The plan includes the enforcement of anti-panhandling ordinances in six designated high-traffic zones early next year as part of a plan rolled out by the city’s Squeegee Collaborative. The zones are the intersections of President Street and Jones Falls Expressway/Interstate 83, Conway and Light streets, Mount Royal and North avenues, Martin Luther King Jr. Boulevard and Interstate 395, Wabash Avenue and Northern Parkway and Sinclair Lane and Moravia Road
A second measure recommended by the collective included the provision of up to a year of financial support for squeegee workers who enter workforce education, training and entrepreneurial programs. Conditions specify that the worker must stay enrolled in the program for the entire year and commit to stop squeegeeing.
“Achievable solutions were finally brought to the table,” Baltimore Mayor Brandon Scott said. “The very people so many people want off the street are able to get the support they need.”
Squeegee workers have been a contentious issue in Baltimore for more than three decades. The workers gather on busy Baltimore street corners and offer to clean motorists’ windows during traffic stops in exchange for money.
Some view them as ambitious youth, some as young as 10, with a creative way to earn money. Others see them as a nuisance, clogging traffic and at times threatening motorists who decline their services.

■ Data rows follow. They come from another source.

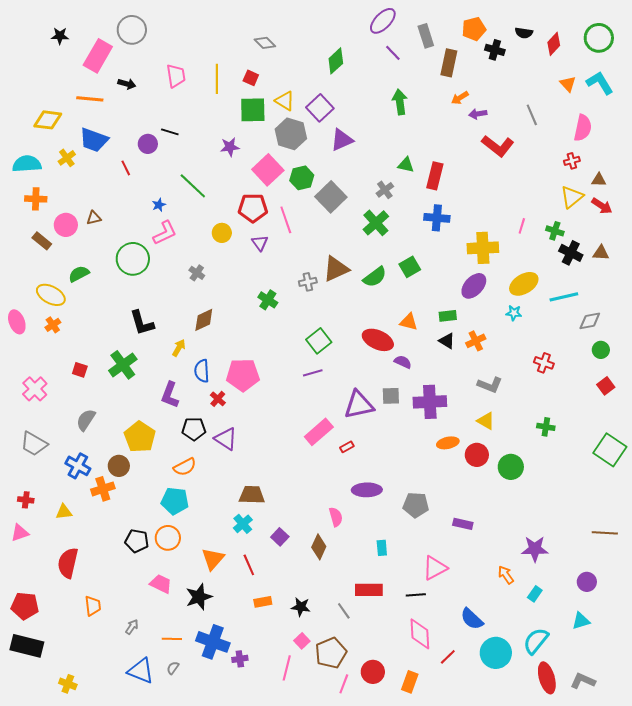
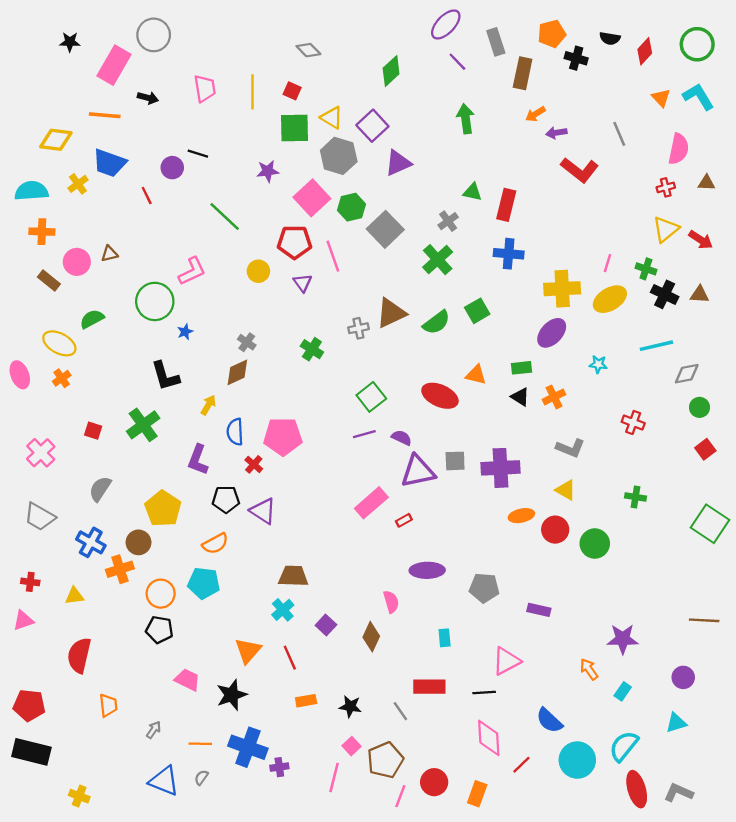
brown triangle: (599, 180) -> (706, 183), moved
blue star: (159, 205) -> (185, 332), moved
gray cross: (197, 273) -> (247, 342), moved
yellow ellipse: (524, 284) -> (610, 299), moved
purple semicircle: (403, 362) -> (402, 438), moved
orange circle: (168, 538) -> (161, 594), moved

Tensions were pushed to the flashpoint following the July 7 murder of Timothy Reynolds.
Reynolds , 48, was shot and killed at the corner of East Conway and Light streets by a 15-year-old squeegee worker after, police say, Reynolds attacked the kids with a baseball bat following a confrontation.
The squeegee worker was arrested and charged with first- and second-degree murder as well as assault and gun-related charges. His legal team rejected a plea deal in October that would have given him a 60-year prison sentence.
Reynolds’ family is suing Baltimore, claiming that the city’s failure to stop illegal behavior put Reynolds in danger.
The location of Reynolds’s murder falls within one of the proposed anti-panhandling areas.
Additionally, a Baltimore man was charged in October with two counts of attempted murder after, police say, he shot two squeegee workers in May while looking for the workers he believed scammed his mother of over $2,000 using Cash App.
Jason Williams, a Baltimore middle school teacher, said the squeegee workers are being painted with too broad a brush.
“Some of these workers are kids just trying to get enough money to eat for the day,” Williams said in an interview with Capital News Service. “Not every squeegee worker is the same.”
Williams said many of his students use squeegee work as a summer job. He also has students who miss days at school to work on city streets to make money for them and their families, he said.
“These workers are just like everyone else, just out here trying to do what they can to survive,” he said.
Scott created the Squeegee Collaborative in July, shortly after Reynolds was killed. The group includes a collection of youth, business leaders, community members and elected officials. Their plan was developed over several meetings between its members.
Scott and the newly-elected Baltimore City State’s Attorney, Ivan Bates, have been on opposite sides of the issue.
Scott has said what squeegee workers do is considered panhandling, which is protected free speech under a U.S. Supreme Court ruling.
Bates has said the workers are breaking the law, and he has no problem with handing out citations.
“To me, there’s a difference between panhandling, holding a sign very quietly in an area, not going in and out of traffic,” Bates said during a television interview last month. “Going in and out of traffic is an action, and I believe that action is illegal.”
The state’s incoming governor, Wes Moore, so far has not taken a stance on what could ameliorate the situation.
“We need to be able to ensure that we get kids off the corners, because they’re not safe,” Moore said in an interview on MSNBC. “We know you cannot criminalize poverty.”
Bates and Baltimore City Police Department Commissioner Michael Harrison were part of the team that created the plan, Scott said . Bates, he said, has signed off on the effort.
Bates was not present at Thursday’s press conference.
Correction: An earlier version of this article misspelled a second reference to Timothy Reynolds’ last name.